- _Recorded data_:
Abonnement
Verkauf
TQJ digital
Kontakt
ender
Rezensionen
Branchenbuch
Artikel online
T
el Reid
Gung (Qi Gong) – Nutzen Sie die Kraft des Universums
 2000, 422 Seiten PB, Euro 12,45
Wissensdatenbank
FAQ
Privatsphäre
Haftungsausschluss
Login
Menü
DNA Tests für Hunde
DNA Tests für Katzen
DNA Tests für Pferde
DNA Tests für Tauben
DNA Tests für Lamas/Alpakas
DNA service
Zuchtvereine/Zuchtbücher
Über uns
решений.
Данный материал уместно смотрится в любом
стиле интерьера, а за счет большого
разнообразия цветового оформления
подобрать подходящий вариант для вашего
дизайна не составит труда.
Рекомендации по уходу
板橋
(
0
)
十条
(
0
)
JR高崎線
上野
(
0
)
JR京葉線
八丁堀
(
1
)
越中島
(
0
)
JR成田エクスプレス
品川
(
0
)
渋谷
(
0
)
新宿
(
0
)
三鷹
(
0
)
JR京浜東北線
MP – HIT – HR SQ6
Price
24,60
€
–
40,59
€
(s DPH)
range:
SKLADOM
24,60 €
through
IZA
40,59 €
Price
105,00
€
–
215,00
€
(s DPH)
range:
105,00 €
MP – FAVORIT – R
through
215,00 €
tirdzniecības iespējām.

==

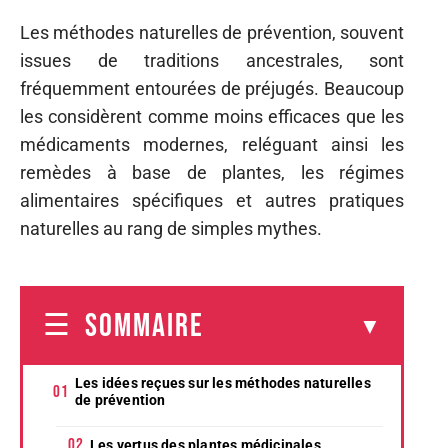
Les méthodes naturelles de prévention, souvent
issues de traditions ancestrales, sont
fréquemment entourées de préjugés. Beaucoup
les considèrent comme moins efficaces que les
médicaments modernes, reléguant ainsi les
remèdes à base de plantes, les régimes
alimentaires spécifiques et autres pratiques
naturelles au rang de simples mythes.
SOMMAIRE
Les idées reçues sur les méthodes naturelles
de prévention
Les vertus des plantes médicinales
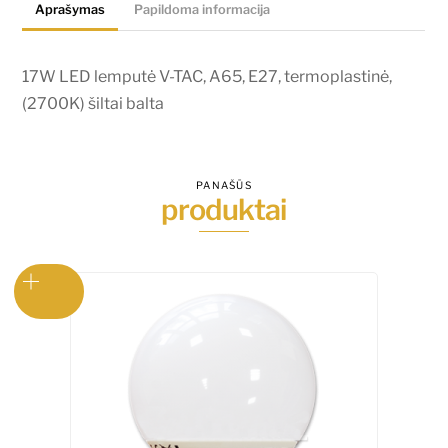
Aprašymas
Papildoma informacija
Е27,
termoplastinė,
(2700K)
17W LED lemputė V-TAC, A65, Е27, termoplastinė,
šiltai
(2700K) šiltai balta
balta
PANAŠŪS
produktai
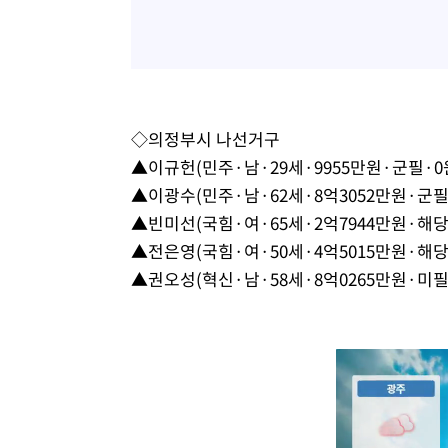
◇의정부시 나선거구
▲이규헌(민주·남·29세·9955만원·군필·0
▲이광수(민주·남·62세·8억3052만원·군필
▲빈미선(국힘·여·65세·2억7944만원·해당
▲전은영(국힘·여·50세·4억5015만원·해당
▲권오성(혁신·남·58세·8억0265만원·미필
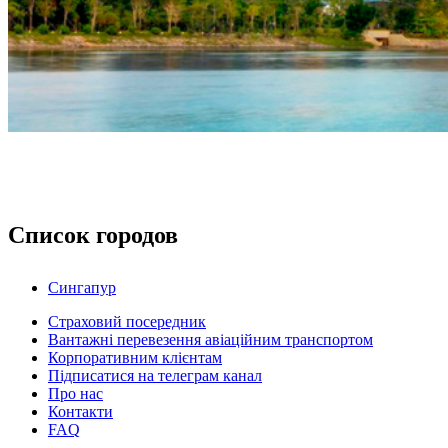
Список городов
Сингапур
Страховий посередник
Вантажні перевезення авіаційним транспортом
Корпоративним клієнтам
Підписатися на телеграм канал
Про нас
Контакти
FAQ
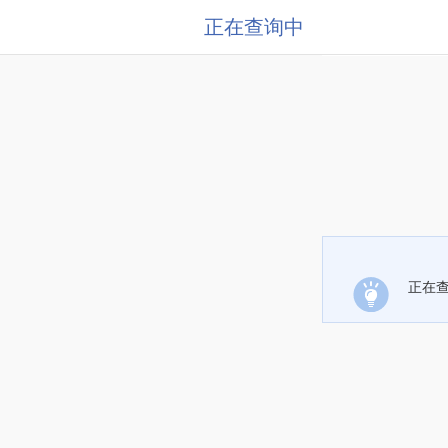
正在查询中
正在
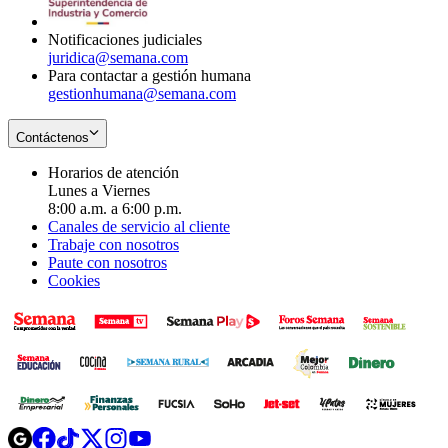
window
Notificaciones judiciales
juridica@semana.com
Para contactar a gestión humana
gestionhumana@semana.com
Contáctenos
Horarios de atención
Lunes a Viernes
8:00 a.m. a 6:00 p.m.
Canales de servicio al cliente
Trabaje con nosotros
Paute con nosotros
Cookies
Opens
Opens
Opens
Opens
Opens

...

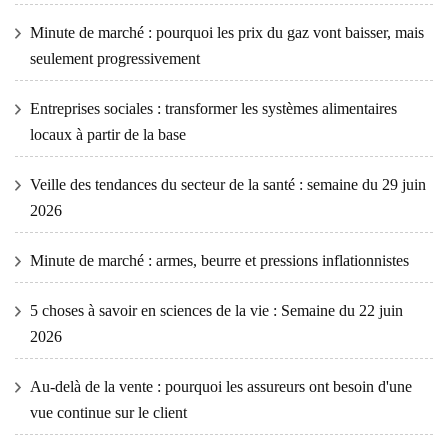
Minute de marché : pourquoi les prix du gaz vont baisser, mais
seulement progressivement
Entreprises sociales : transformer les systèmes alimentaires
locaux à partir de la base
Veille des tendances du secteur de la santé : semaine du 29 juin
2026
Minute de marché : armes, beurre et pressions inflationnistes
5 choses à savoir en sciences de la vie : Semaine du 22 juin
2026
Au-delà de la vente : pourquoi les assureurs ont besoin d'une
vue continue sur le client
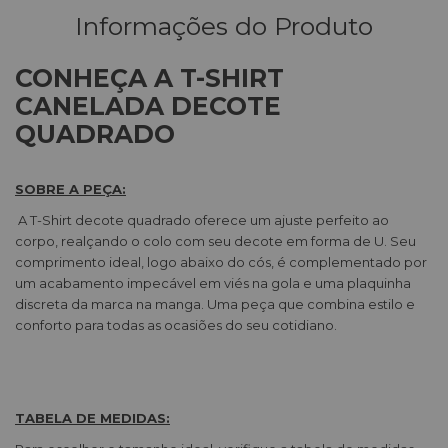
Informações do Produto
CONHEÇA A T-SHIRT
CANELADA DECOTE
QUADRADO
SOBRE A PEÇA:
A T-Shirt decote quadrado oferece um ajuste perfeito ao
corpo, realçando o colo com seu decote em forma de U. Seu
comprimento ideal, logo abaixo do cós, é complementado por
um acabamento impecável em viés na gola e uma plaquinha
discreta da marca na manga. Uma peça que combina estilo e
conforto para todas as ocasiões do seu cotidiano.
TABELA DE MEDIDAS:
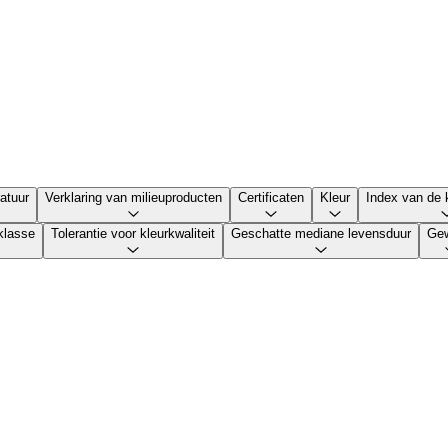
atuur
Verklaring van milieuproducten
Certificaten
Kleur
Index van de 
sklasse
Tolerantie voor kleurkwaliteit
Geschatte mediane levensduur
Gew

- _About this task_: Go through the listing above and copy each line in which the string "juin" is found.

- _Your response_:
Veille des tendances du secteur de la santé : semaine du 29 juin
5 choses à savoir en sciences de la vie : Semaine du 22 juin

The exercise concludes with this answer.